• _Task instructions_
Where does the word "rotate" appear in the data? Copy every line that holds it.

• _Material for this task_
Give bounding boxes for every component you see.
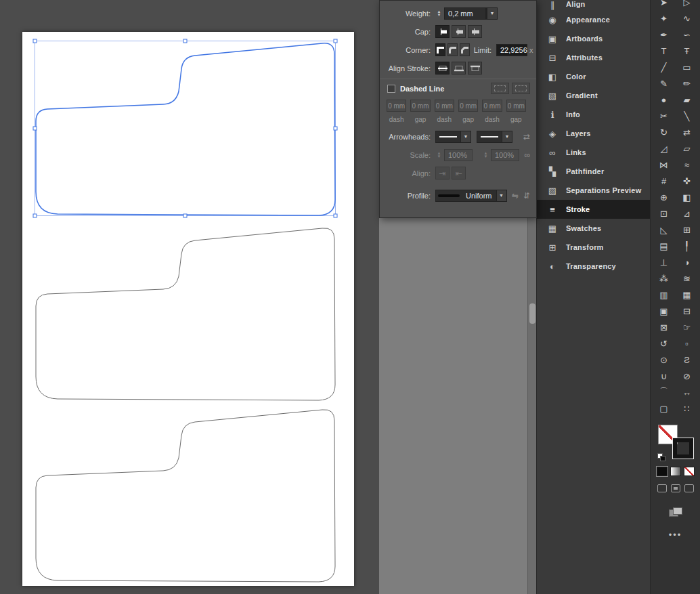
magic-wand-tool[interactable]: ✦ [653,10,676,26]
dock-item-transform[interactable]: ⊞ Transform [537,238,650,257]
dash-input-2[interactable]: 0 mm [435,100,454,112]
width-tool[interactable]: ⋈ [653,156,676,173]
scale-start-stepper[interactable]: ▲▼ [435,152,443,158]
preserve-dashes-button[interactable] [491,83,509,94]
cap-projecting-button[interactable] [468,25,482,38]
shape-builder-tool[interactable]: ⊕ [653,189,676,205]
change-screen-mode-button[interactable] [669,507,682,517]
print-tiling-tool[interactable]: ▫ [676,335,699,352]
puppet-warp-tool[interactable]: ✜ [676,173,699,189]
draw-behind-button[interactable] [671,484,680,492]
pen-tool[interactable]: ✒ [653,26,676,43]
arrowhead-end-dropdown[interactable]: ▼ [477,131,512,143]
eyedropper-tool[interactable]: ╿ [676,238,699,254]
cap-butt-button[interactable] [435,25,450,38]
scale-end-stepper[interactable]: ▲▼ [482,152,489,158]
flip-across-icon[interactable]: ⇵ [523,191,530,200]
cap-round-button[interactable] [452,25,466,38]
measure-tool[interactable]: ⊥ [653,254,676,270]
chevron-down-icon[interactable]: ▼ [487,8,497,19]
artboard[interactable] [22,32,354,586]
arrow-tip-at-end-button[interactable]: ⇤ [452,167,466,179]
align-dashes-button[interactable] [512,83,530,94]
dock-item-separations-preview[interactable]: ▨ Separations Preview [537,181,650,200]
flip-along-icon[interactable]: ⇋ [512,191,519,200]
rectangle-tool[interactable]: ▭ [676,59,699,75]
link-scales-icon[interactable]: ∞ [524,150,530,160]
blend-tool[interactable]: ◑ [676,254,699,270]
dock-item-appearance[interactable]: ◉ Appearance [537,10,650,29]
chevron-down-icon[interactable]: ▼ [496,190,506,201]
swap-arrowheads-icon[interactable]: ⇄ [523,132,530,142]
weight-input[interactable]: 0,2 mm [444,7,486,20]
column-graph-tool[interactable]: ▥ [653,287,676,303]
slice-selection-tool[interactable]: ⊠ [653,319,676,335]
align-stroke-center-button[interactable] [435,62,450,75]
dock-item-pathfinder[interactable]: ▚ Pathfinder [537,162,650,181]
artboard-tool[interactable]: ▣ [653,303,676,319]
free-transform-tool[interactable]: # [653,173,676,189]
more-tools-tool[interactable]: ∷ [676,400,699,417]
dimension-tool[interactable]: ↔ [676,384,699,400]
dash-input-3[interactable]: 0 mm [482,100,502,112]
live-paint-bucket-tool[interactable]: ◧ [676,189,699,205]
color-button[interactable] [657,467,668,476]
curvature-tool[interactable]: ∽ [676,26,699,43]
dock-item-artboards[interactable]: ▣ Artboards [537,29,650,48]
scissors-tool[interactable]: ✂ [653,108,676,124]
arrow-tip-extend-button[interactable]: ⇥ [435,167,450,179]
dock-item-transparency[interactable]: ◐ Transparency [537,257,650,276]
gap-input-1[interactable]: 0 mm [410,100,430,112]
perspective-grid-tool[interactable]: ⊿ [676,205,699,221]
dock-item-attributes[interactable]: ⊟ Attributes [537,48,650,67]
warp-tool[interactable]: ≈ [676,156,699,173]
weight-stepper[interactable]: ▲▼ [435,10,443,17]
dock-item-links[interactable]: ∞ Links [537,143,650,162]
chevron-down-icon[interactable]: ▼ [460,131,471,142]
dock-item-layers[interactable]: ◈ Layers [537,124,650,143]
tag-shape-1-selected[interactable] [33,39,337,217]
slice-tool[interactable]: ⊟ [676,303,699,319]
draw-inside-button[interactable] [684,484,694,492]
rotate-tool[interactable]: ↻ [653,124,676,140]
corner-bevel-button[interactable] [460,43,470,56]
knife-tool[interactable]: ╲ [676,108,699,124]
line-segment-tool[interactable]: ╱ [653,59,676,75]
symbol-shifter-tool[interactable]: ≋ [676,270,699,287]
join-tool[interactable]: ⌒ [653,384,676,400]
pencil-tool[interactable]: ✏ [676,75,699,91]
tag-shape-2[interactable] [36,228,335,400]
paintbrush-tool[interactable]: ✎ [653,75,676,91]
zoom-tool[interactable]: ⊙ [653,352,676,368]
lasso-tool[interactable]: ∿ [676,10,699,26]
rotate-view-tool[interactable]: ↺ [653,335,676,352]
corner-round-button[interactable] [447,43,458,56]
selection-tool[interactable]: ➤ [653,0,676,10]
gap-input-2[interactable]: 0 mm [458,100,478,112]
chevron-down-icon[interactable]: ▼ [502,131,512,142]
reflect-tool[interactable]: ⇄ [676,124,699,140]
smooth-tool[interactable]: ∪ [653,368,676,384]
stacked-graph-tool[interactable]: ▦ [676,287,699,303]
dock-item-swatches[interactable]: ▦ Swatches [537,219,650,238]
dock-item-gradient[interactable]: ▧ Gradient [537,86,650,105]
dashed-line-label[interactable]: Dashed Line [400,85,444,93]
dock-item-color[interactable]: ◧ Color [537,67,650,86]
shear-tool[interactable]: ▱ [676,140,699,156]
limit-input[interactable]: 22,9256 [496,44,527,56]
gradient-tool[interactable]: ▤ [653,238,676,254]
scrollbar-thumb[interactable] [529,303,535,324]
none-button[interactable] [684,467,695,476]
direct-selection-tool[interactable]: ▷ [676,0,699,10]
arrowhead-start-dropdown[interactable]: ▼ [435,131,471,143]
canvas-area[interactable] [0,0,379,594]
dock-item-align[interactable]: ∥ Align [537,0,650,10]
hand-tool[interactable]: ☞ [676,319,699,335]
edit-toolbar-button[interactable]: ••• [669,530,682,540]
dock-item-stroke[interactable]: ≡ Stroke [537,200,650,219]
shaper-tool[interactable]: Ƨ [676,352,699,368]
scale-end-input[interactable]: 100% [491,149,519,161]
stroke-color-swatch[interactable] [673,438,693,459]
type-tool[interactable]: T [653,43,676,59]
weight-dropdown[interactable]: ▼ [486,7,498,20]
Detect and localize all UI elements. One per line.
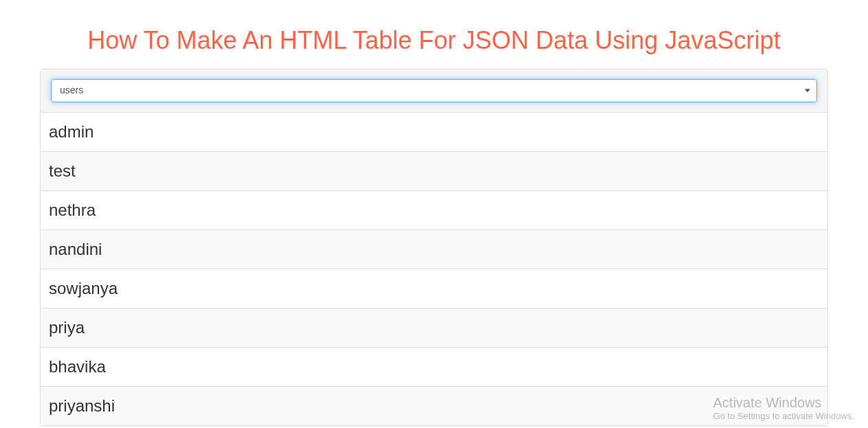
table-container: admin test nethra nandini sowjanya priya… xyxy=(41,113,827,425)
table-row: test xyxy=(41,152,827,191)
select-wrapper: users xyxy=(51,79,817,102)
panel-heading: users xyxy=(41,69,827,113)
table-row: priya xyxy=(41,308,827,348)
data-table: admin test nethra nandini sowjanya priya… xyxy=(41,113,827,425)
content-panel: users admin test nethra nandini sowjanya… xyxy=(40,69,828,426)
table-body: admin test nethra nandini sowjanya priya… xyxy=(41,113,827,425)
table-row: sowjanya xyxy=(41,269,827,308)
table-row: nandini xyxy=(41,230,827,269)
table-cell: sowjanya xyxy=(41,269,827,308)
table-cell: nethra xyxy=(41,191,827,230)
table-cell: test xyxy=(41,152,827,191)
table-cell: admin xyxy=(41,113,827,152)
page-title: How To Make An HTML Table For JSON Data … xyxy=(0,26,868,55)
table-cell: bhavika xyxy=(41,348,827,387)
table-cell: nandini xyxy=(41,230,827,269)
table-row: bhavika xyxy=(41,348,827,387)
table-row: nethra xyxy=(41,191,827,230)
table-cell: priyanshi xyxy=(41,387,827,426)
table-cell: priya xyxy=(41,308,827,348)
table-row: admin xyxy=(41,113,827,152)
table-row: priyanshi xyxy=(41,387,827,426)
data-source-select[interactable]: users xyxy=(51,79,817,102)
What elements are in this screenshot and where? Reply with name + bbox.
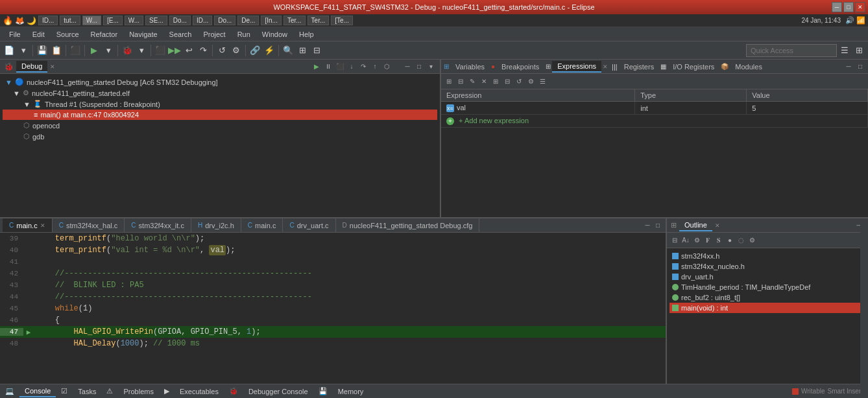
code-tab-cfg[interactable]: D nucleoF411_getting_started Debug.cfg <box>336 218 480 233</box>
taskbar-item-te[interactable]: [Te... <box>331 16 353 25</box>
debug-disconnect-btn[interactable]: ⬡ <box>381 62 392 72</box>
tree-item-openocd[interactable]: ⬡ openocd <box>3 120 437 131</box>
toolbar-debug-btn[interactable]: 🐞 <box>121 44 134 57</box>
expr-list-btn[interactable]: ☰ <box>537 76 548 87</box>
toolbar-step-over-btn[interactable]: ↷ <box>197 44 210 57</box>
code-area[interactable]: 39 term_printf("hello world \n\r"); 40 t… <box>0 233 666 384</box>
toolbar-run-btn[interactable]: ▶ <box>88 44 101 57</box>
menu-run[interactable]: Run <box>232 29 256 40</box>
toolbar-search-btn[interactable]: 🔍 <box>282 44 295 57</box>
debug-menu-btn[interactable]: ▾ <box>426 62 436 72</box>
expr-settings-btn[interactable]: ⚙ <box>525 76 536 87</box>
expr-edit-btn[interactable]: ✎ <box>467 76 477 87</box>
outline-filter-btn[interactable]: ⚙ <box>692 235 702 246</box>
tab-expressions[interactable]: Expressions <box>552 61 601 73</box>
tree-item-elf[interactable]: ▼ ⚙ nucleoF411_getting_started.elf <box>3 88 437 99</box>
toolbar-debug-arrow[interactable]: ▾ <box>135 44 148 57</box>
menu-file[interactable]: File <box>4 29 26 40</box>
outline-item-main[interactable]: main(void) : int <box>669 303 865 313</box>
expr-row-val[interactable]: x=val int 5 <box>441 102 868 115</box>
toolbar-step-btn[interactable]: ↩ <box>182 44 195 57</box>
expr-collapse-btn[interactable]: ⊟ <box>502 76 512 87</box>
tab-breakpoints[interactable]: Breakpoints <box>496 62 544 72</box>
expr-add-cell[interactable]: + + Add new expression <box>441 115 868 128</box>
code-tab-it[interactable]: C stm32f4xx_it.c <box>125 218 191 233</box>
outline-item-drv-uart[interactable]: drv_uart.h <box>669 272 865 282</box>
code-minimize-btn[interactable]: ─ <box>642 220 653 231</box>
debug-collapse-btn[interactable]: ─ <box>402 62 413 72</box>
toolbar-save-btn[interactable]: 💾 <box>36 44 49 57</box>
menu-navigate[interactable]: Navigate <box>124 29 162 40</box>
menu-source[interactable]: Source <box>51 29 84 40</box>
toolbar-refresh-btn[interactable]: ↺ <box>215 44 228 57</box>
outline-tab-close[interactable]: ✕ <box>715 222 720 229</box>
quick-access-input[interactable] <box>746 44 837 57</box>
status-tab-executables[interactable]: Executables <box>175 386 224 397</box>
taskbar-item-w[interactable]: W... <box>82 16 101 25</box>
toolbar-settings-btn[interactable]: ⚙ <box>230 44 243 57</box>
status-tab-problems[interactable]: Problems <box>118 386 158 397</box>
debug-tab[interactable]: Debug <box>16 61 47 73</box>
toolbar-save2-btn[interactable]: 📋 <box>50 44 63 57</box>
status-tab-memory[interactable]: Memory <box>333 386 369 397</box>
toolbar-run-arrow[interactable]: ▾ <box>102 44 115 57</box>
taskbar-item-id[interactable]: ID... <box>38 16 58 25</box>
tree-item-main[interactable]: ≡ main() at main.c:47 0x8004924 <box>3 110 437 120</box>
outline-collapse-btn[interactable]: ⊟ <box>669 235 680 246</box>
tab-expressions-close[interactable]: ✕ <box>603 64 608 70</box>
menu-search[interactable]: Search <box>164 29 197 40</box>
tab-io-registers[interactable]: I/O Registers <box>668 62 719 72</box>
taskbar-item-se[interactable]: SE... <box>145 16 167 25</box>
outline-item-stm32f4xx[interactable]: stm32f4xx.h <box>669 251 865 261</box>
tab-registers[interactable]: Registers <box>619 62 659 72</box>
outline-tab[interactable]: Outline <box>679 220 712 231</box>
expr-refresh-btn[interactable]: ↺ <box>514 76 524 87</box>
debug-step-over-btn2[interactable]: ↷ <box>358 62 368 72</box>
toolbar-switch-btn[interactable]: ⊞ <box>852 44 865 57</box>
code-tab-close[interactable]: ✕ <box>40 222 45 229</box>
menu-window[interactable]: Window <box>257 29 293 40</box>
debug-resume-btn[interactable]: ▶ <box>311 62 322 72</box>
status-tab-console[interactable]: Console <box>19 386 56 397</box>
toolbar-new-btn[interactable]: 📄 <box>3 44 16 57</box>
tree-item-root[interactable]: ▼ 🔵 nucleoF411_getting_started Debug [Ac… <box>3 76 437 88</box>
debug-maximize-btn[interactable]: □ <box>414 62 424 72</box>
taskbar-item-ter2[interactable]: Ter... <box>307 16 330 25</box>
taskbar-item-w2[interactable]: W... <box>125 16 143 25</box>
tree-item-thread[interactable]: ▼ 🧵 Thread #1 (Suspended : Breakpoint) <box>3 99 437 110</box>
outline-settings-btn[interactable]: ⚙ <box>747 235 757 246</box>
code-maximize-btn[interactable]: □ <box>653 220 663 231</box>
taskbar-item-ter[interactable]: Ter... <box>283 16 306 25</box>
code-tab-main-c[interactable]: C main.c ✕ <box>3 218 53 233</box>
code-tab-i2c[interactable]: H drv_i2c.h <box>191 218 241 233</box>
taskbar-item-e[interactable]: [E... <box>103 16 123 25</box>
outline-hide-nonpub-btn[interactable]: ● <box>725 235 735 246</box>
outline-alpha-btn[interactable]: A↓ <box>681 235 691 246</box>
debug-step-into-btn[interactable]: ↓ <box>346 62 357 72</box>
toolbar-sync-btn[interactable]: ⚡ <box>263 44 276 57</box>
taskbar-item-tut[interactable]: tut... <box>60 16 80 25</box>
menu-edit[interactable]: Edit <box>27 29 50 40</box>
maximize-button[interactable]: □ <box>843 2 854 12</box>
rp-maximize-btn[interactable]: □ <box>855 62 865 72</box>
taskbar-item-de[interactable]: De... <box>237 16 259 25</box>
menu-help[interactable]: Help <box>294 29 319 40</box>
debug-stop-btn[interactable]: ⬛ <box>335 62 345 72</box>
minimize-button[interactable]: ─ <box>832 2 842 12</box>
taskbar-item-id2[interactable]: ID... <box>193 16 212 25</box>
expr-add-btn[interactable]: ⊞ <box>444 76 454 87</box>
code-tab-main2[interactable]: C main.c <box>241 218 283 233</box>
tree-item-gdb[interactable]: ⬡ gdb <box>3 131 437 142</box>
status-tab-tasks[interactable]: Tasks <box>73 386 101 397</box>
expr-add-row[interactable]: + + Add new expression <box>441 115 868 128</box>
code-scrollbar[interactable] <box>860 218 868 384</box>
outline-item-recbuf[interactable]: rec_buf2 : uint8_t[] <box>669 292 865 303</box>
outline-item-timhandle[interactable]: TimHandle_period : TIM_HandleTypeDef <box>669 282 865 292</box>
expr-expand-btn[interactable]: ⊞ <box>490 76 501 87</box>
outline-hide-fields-btn[interactable]: 𝐅 <box>703 235 713 246</box>
toolbar-resume-btn[interactable]: ▶▶ <box>168 44 181 57</box>
debug-step-return-btn[interactable]: ↑ <box>370 62 380 72</box>
status-tab-debugger[interactable]: Debugger Console <box>243 386 313 397</box>
debug-pause-btn[interactable]: ⏸ <box>323 62 333 72</box>
taskbar-item-do2[interactable]: Do... <box>214 16 235 25</box>
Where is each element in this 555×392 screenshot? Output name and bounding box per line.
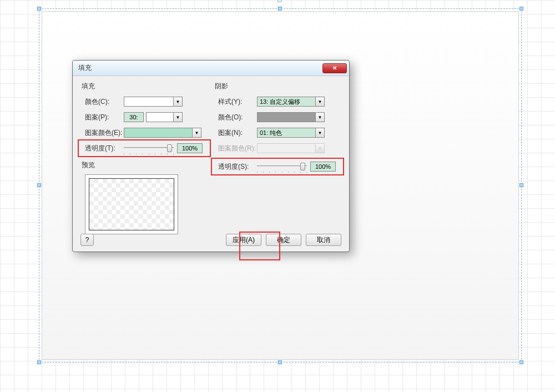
- fill-color-dropdown[interactable]: ▼: [174, 97, 183, 107]
- ok-button[interactable]: 确定: [266, 234, 301, 246]
- help-button[interactable]: ?: [80, 234, 94, 246]
- fill-section: 填充 颜色(C): ▼ 图案(P): 30: ▼ 图案颜色(E): ▼: [80, 82, 208, 234]
- shadow-color-dropdown[interactable]: ▼: [316, 112, 325, 122]
- close-button[interactable]: ✕: [322, 63, 347, 73]
- preview-checkerboard: [89, 178, 174, 230]
- dialog-title: 填充: [78, 63, 92, 73]
- preview-title: 预览: [80, 160, 208, 170]
- fill-pattern-value[interactable]: 30:: [124, 112, 144, 122]
- shadow-color-label: 颜色(O):: [214, 113, 257, 122]
- shadow-pattern-label: 图案(N):: [214, 128, 257, 138]
- shadow-pattern-color-dropdown: ▼: [316, 143, 325, 153]
- fill-pattern-color-swatch[interactable]: [124, 128, 193, 138]
- dialog-titlebar[interactable]: 填充 ✕: [73, 61, 349, 76]
- cancel-button[interactable]: 取消: [306, 234, 341, 246]
- shadow-pattern-value[interactable]: 01: 纯色: [257, 128, 316, 138]
- close-icon: ✕: [332, 65, 337, 71]
- fill-section-title: 填充: [80, 82, 208, 91]
- fill-opacity-thumb[interactable]: [167, 144, 172, 152]
- fill-color-swatch[interactable]: [124, 97, 174, 107]
- fill-pattern-color-dropdown[interactable]: ▼: [193, 128, 201, 138]
- shadow-pattern-color-swatch: [257, 143, 316, 153]
- help-icon: ?: [85, 236, 89, 244]
- shadow-section-title: 阴影: [214, 82, 341, 91]
- shadow-opacity-thumb[interactable]: [300, 163, 305, 170]
- shadow-pattern-dropdown[interactable]: ▼: [316, 128, 325, 138]
- fill-opacity-highlight: 透明度(T): 100%: [78, 139, 211, 157]
- shadow-style-label: 样式(Y):: [214, 97, 257, 107]
- fill-pattern-swatch[interactable]: [146, 112, 174, 122]
- fill-opacity-slider[interactable]: [124, 143, 174, 153]
- fill-opacity-value[interactable]: 100%: [177, 143, 203, 153]
- fill-opacity-label: 透明度(T):: [80, 144, 124, 153]
- shadow-style-dropdown[interactable]: ▼: [316, 97, 325, 107]
- shadow-opacity-value[interactable]: 100%: [310, 162, 336, 172]
- shadow-opacity-slider[interactable]: [257, 162, 307, 172]
- preview-frame: [85, 174, 178, 234]
- fill-pattern-dropdown[interactable]: ▼: [174, 112, 183, 122]
- shadow-pattern-color-label: 图案颜色(R):: [214, 144, 257, 153]
- shadow-section: 阴影 样式(Y): 13: 自定义偏移 ▼ 颜色(O): ▼ 图案(N): 01…: [214, 82, 341, 234]
- shadow-color-swatch[interactable]: [257, 112, 316, 122]
- fill-pattern-color-label: 图案颜色(E):: [80, 128, 124, 138]
- fill-color-label: 颜色(C):: [80, 97, 124, 107]
- shadow-opacity-label: 透明度(S):: [214, 162, 257, 172]
- shadow-opacity-highlight: 透明度(S): 100%: [211, 158, 344, 175]
- fill-dialog: 填充 ✕ 填充 颜色(C): ▼ 图案(P): 30: ▼ 图案颜色(E):: [72, 60, 350, 252]
- fill-pattern-label: 图案(P):: [80, 113, 124, 122]
- apply-button[interactable]: 应用(A): [226, 234, 261, 246]
- shadow-style-value[interactable]: 13: 自定义偏移: [257, 97, 316, 107]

• _Answer for this exercise_
rotate-tool[interactable]: ↻ [653,124,676,140]
rotate-view-tool[interactable]: ↺ [653,335,676,352]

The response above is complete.